Porto Belo, SC, 02 de Abril de 2021
O Inferno
Como sempre, eu estava na Capelinha rezando.
Hoje, às cinco horas quando eu já havia feito algumas orações, o diabo se apresentou ao meu lado.
A principio até me conseguiu assustar, pois não esperava isso, mas em seguida me acalmei:
- Tu não me amedrontas mais! Eu já te conheço!
E numa rizada estrondosa de escárnio, com seus horrorosos dentes expostos, disse:
- Ainda vais me pagar!
Levantei-me e pus-me a abrir o Sacrário...
Saiu! Às pressas, quase correndo arrastando seu “rabo” liso, sem pelos que se afinava como uma agulha, mas que mais se parecia a uma centopeia ou sei lá qual o nome daquela minhoca nojenta que às vezes a gente encontra no quintal.
Saiu rosnando, falando imprecauções, exalando ódio e fedor... Mas saiu.
A Capelinha passou a exalar novamente o perfume celeste!
- Até quando? Até quando meu Deus, eu terei de aturar isto?
- Até quando viveres! Mas sempre poderás vencê-lo!
- Sendo assim, eu gostaria de enfrenta-lo a fim de salvar um amigo meu!
- Teu amigo está condenado e já começa a pagar no inferno!
- Já? E não há nada que eu possa fazer? Ele é tão mau assim?
- Sua língua era má! Seus escritos eram muito maus! Brotavam de um coração que odiava e que ansiava por vingança enquanto, muito oportunamente, se fazia passar por bom...
- Jesus, tem como tirá-lo de lá?
Eu sei que: “Se tu queres podes salva-lo!”
- Mas ele escolheu o caminho...
- Eu vou tirá-lo de lá, Jesus!
- Eu sei que não gostas de ver ninguém no Purgatório e por isso lutas para libertar a todos, mas do inferno? Não podes tirá-lo de lá!
- Mesmo assim vou tentar! Ele é meu amigo, sabes? E meus amigos não podem sofrer.
E já às portas do inferno, disse ao guardião para abri-la. A resposta foi uma rizada estrondosa, sarcástica:
- Tu ainda não morreste!
- Não! E por isso tenho condições de salvar as pessoas!
- É verdade! Isto é verdade! Mas só entras se conseguires abrir a porta!

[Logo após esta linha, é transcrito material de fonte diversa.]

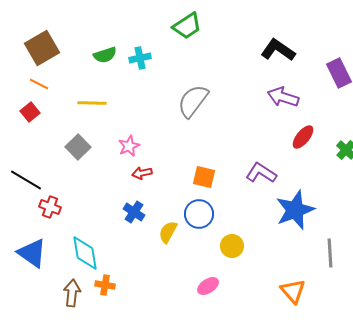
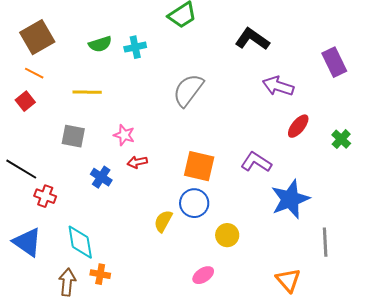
black L-shape: (278, 50) -> (252, 39), moved
pink star: (129, 146) -> (124, 135), turned -30
gray square: (78, 147) -> (73, 136), turned -35
orange square: (204, 177) -> (199, 166), size x1.4
blue cross: (134, 212) -> (101, 177), moved

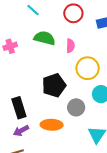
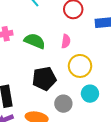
green semicircle: (45, 38) -> (35, 41), moved

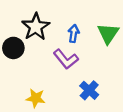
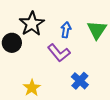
yellow star: (36, 98) -> (32, 88), turned 30

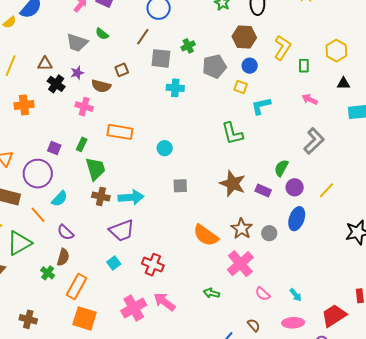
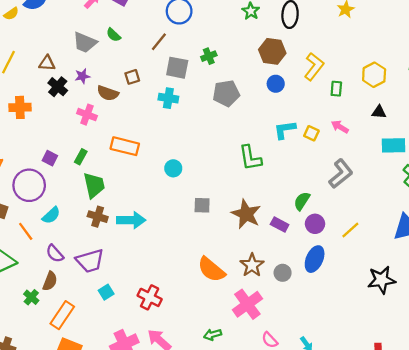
gray pentagon: (214, 66) -> (226, 93), moved
yellow square: (241, 87) -> (311, 133), moved
cyan cross: (175, 88) -> (168, 98), moved
gray square: (180, 186) -> (202, 205), moved
purple trapezoid: (122, 231) -> (90, 261), moved
green arrow: (211, 293) -> (213, 335), turned -35

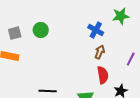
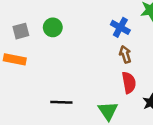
brown arrow: (100, 52) -> (125, 54), turned -40

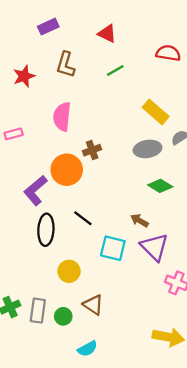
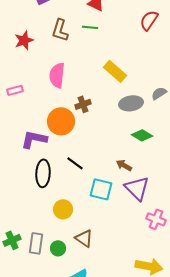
red semicircle: (168, 53) -> (149, 20), turned -65
green line: (115, 70) -> (90, 27), moved, turned 35
yellow rectangle: (156, 112) -> (115, 71), moved
purple L-shape: (36, 190) -> (34, 139), turned 52

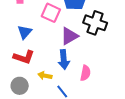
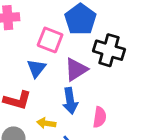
blue triangle: (25, 32) -> (36, 68), moved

E percebi as fortes correntes atadas com cadeados que pareciam ter dois metros de espessura.
- De fato, ninguém pode entrar ali!
- Só se quiseres! Só se escolheres este caminho... Só se quiseres!
E num barulho ensurdecedor, a porta se abriu acompanhada da já conhecida risada sarcástica do porteiro, que se espalhava por planícies e montanhas fazendo que tudo estremecesse!
Entrei e já senti o ar fétido, o fedor de carne podre a se espalhar por todo aquele imenso e escuro ambiente.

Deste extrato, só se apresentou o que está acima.